Thursday 14 April 2016

The Reason Donald Trump Would be the Worst Imaginable President. No, the OTHER Reason...

Image result for donald trump violence at ralliesYou may have been noticing lately how Donald Trump's casually violent rhetoric and eager embrace of racism and xenophobia is (surprise, surprise!) inspiring an unseemly amount of casual violence, racism and xenophobia.

That's what makes him almost the worst imaginable person to be a Presidential candidate, let alone his Party's nominee, let alone actually serving as Head of State to the most powerful nation in the world. Just the reality of this man travelling around the country stoking up violence and hatred everywhere he goes is already making his candidacy something pretty close to a security threat.

But that's not even the most fundamental reason why Donald Trump would be a unprecedentedly terrible President.

The most fundamental reason is that he has no interest in, capacity for, or understanding of any of the elements of actual job description for "President of the United States".

You can get an early glimpse of how profoundly true this is, by reflecting on this fact:

His team are losing delegates because the don't understand how the delegate selection process works.

In a number of states, and in a number of different critical ways, Team Trump has been spectacularly behind the ball on actually securing delegates. For background - you need to know that winning a state primary or caucus is only step 1 of the Democratic Delegate selection process. Step 2 is getting your supporters elected to fill those pledged delegate seats in state party conventions.

But Trump has not got his eye on this ball.

In Colorado, they forgot to tell their supporters which delegate candidates to vote for, and it cost him delegates.

In Illinois and Texas, Trump supporters refused to vote for Trump-supporting delegate candidates with minority names, costing him delegates.

And in many other states, Team Trump doesn't seem to have showed up to the party conventions, leaving supporters of other candidates to be elected as delegates - which matters enormously because although they are pledged to vote as per the statewide vote on the 1st ballot, they can do whatever they like on the 2nd. It will cost him delegates.

To be fair, the Democratic Party Delegate Selection process is hard work. It's a byzantine, complicated process rife with insider-y rules and obscure pitfalls.

But you know what? So is the Presidency. In fact, that's MOSTLY what the Presidency is. Most of that job is about appointing a Deputy Secretary of Agriculture who will submit annual reports in compliance with Congressional Mandates. It's on very rare occasions about taking bold moves to shake up the international system, but far more often it's about carefully calibrating your foreign policy organisation to not pointlessly offend an ally or unintentionally trigger tariffs against our imports. On a good day, it might mean opening up markets to more of our goods, or moving forward a piece of legislation that furthers your agenda.

But most of the job is... a JOB. A management task, that requires leadership of a detailed, highly constrained, limited organisation (the US Federal Government) that operates in this way precisely because it is massive, because every action it takes has huge consequences, and because the many many stakeholders involved have diverting, often diametrically opposing interests.

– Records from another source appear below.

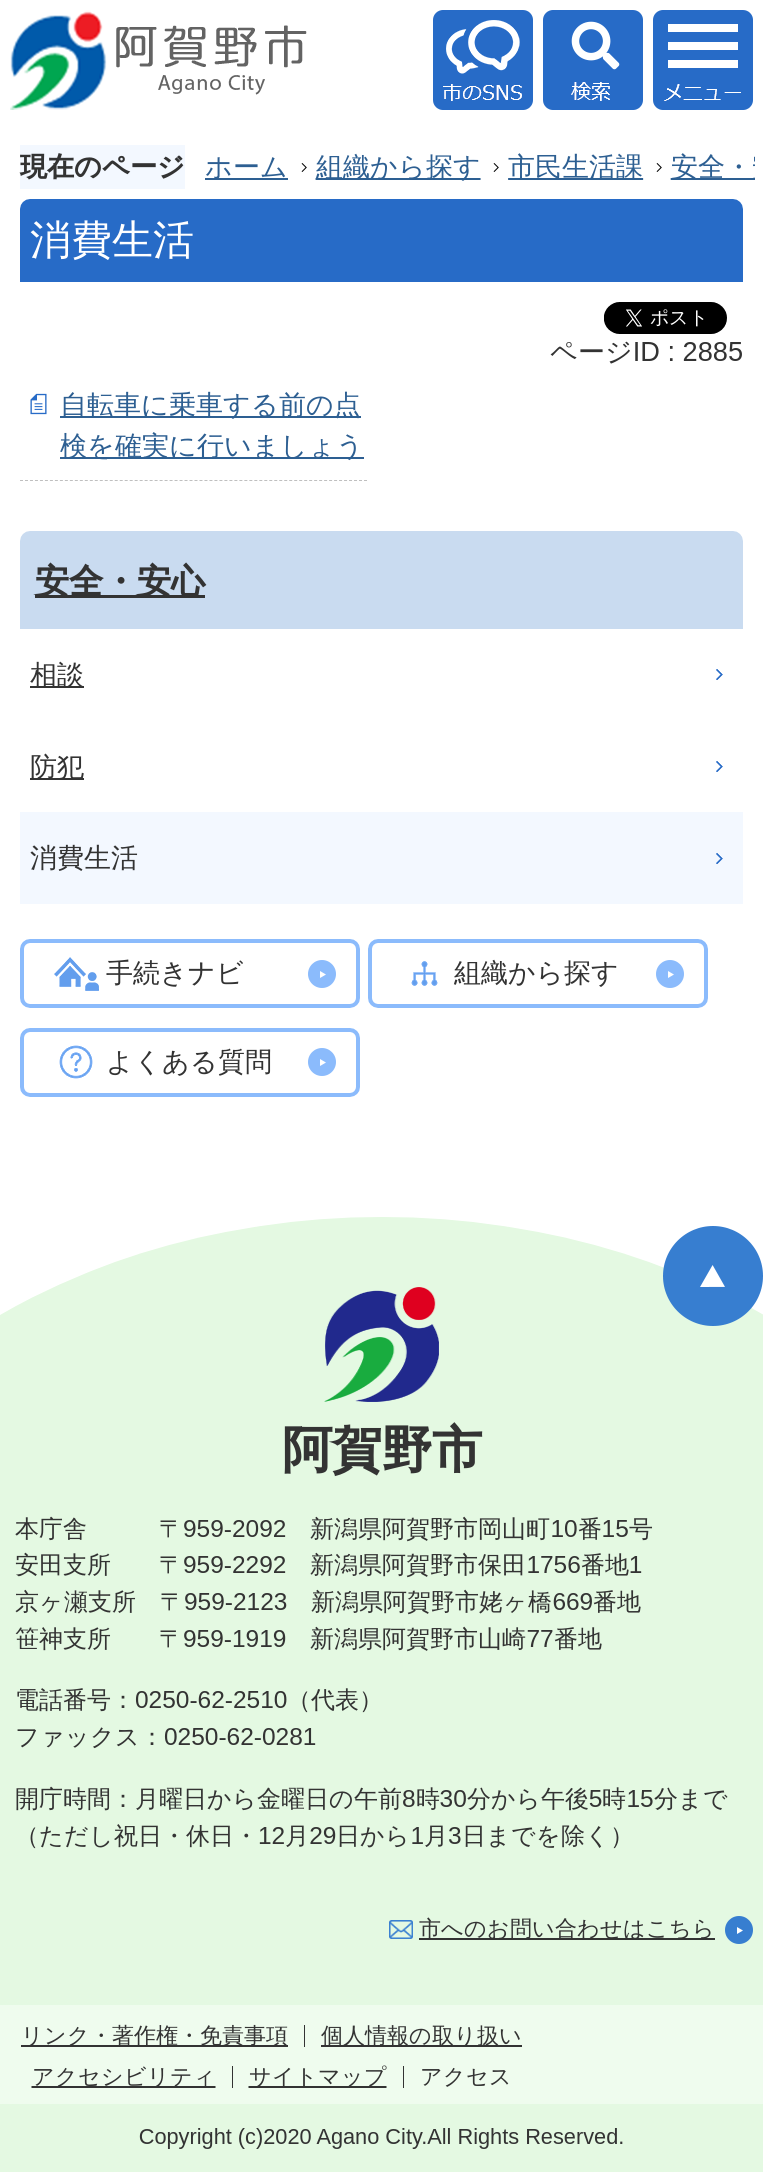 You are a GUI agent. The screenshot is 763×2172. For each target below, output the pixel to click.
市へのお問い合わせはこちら (567, 1928)
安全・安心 (120, 581)
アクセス (466, 2077)
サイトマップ (318, 2077)
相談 (57, 674)
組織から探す (398, 166)
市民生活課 (575, 166)
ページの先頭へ (713, 1276)
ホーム (246, 166)
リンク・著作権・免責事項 (154, 2036)
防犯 (57, 766)
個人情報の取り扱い (421, 2036)
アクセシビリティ (124, 2077)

Does that sound like something that Donald Trump, given what we know of him, would be any any way minimally competent at doing?

Of course not. So, although we must keep pointing out that this man is a dangerous xenophobe whose contribution to the national debate has been almost entirely defined by being spectacularly wrong (ahem: remember that Trump got into politics in the first place to demand the President's birth certificate - because he never met a loopy conspiracy theory he didn't like) it's also worth noting that he transparently has none of the minimal qualifications of the job. Including, apparently, even a basic understanding of how it works.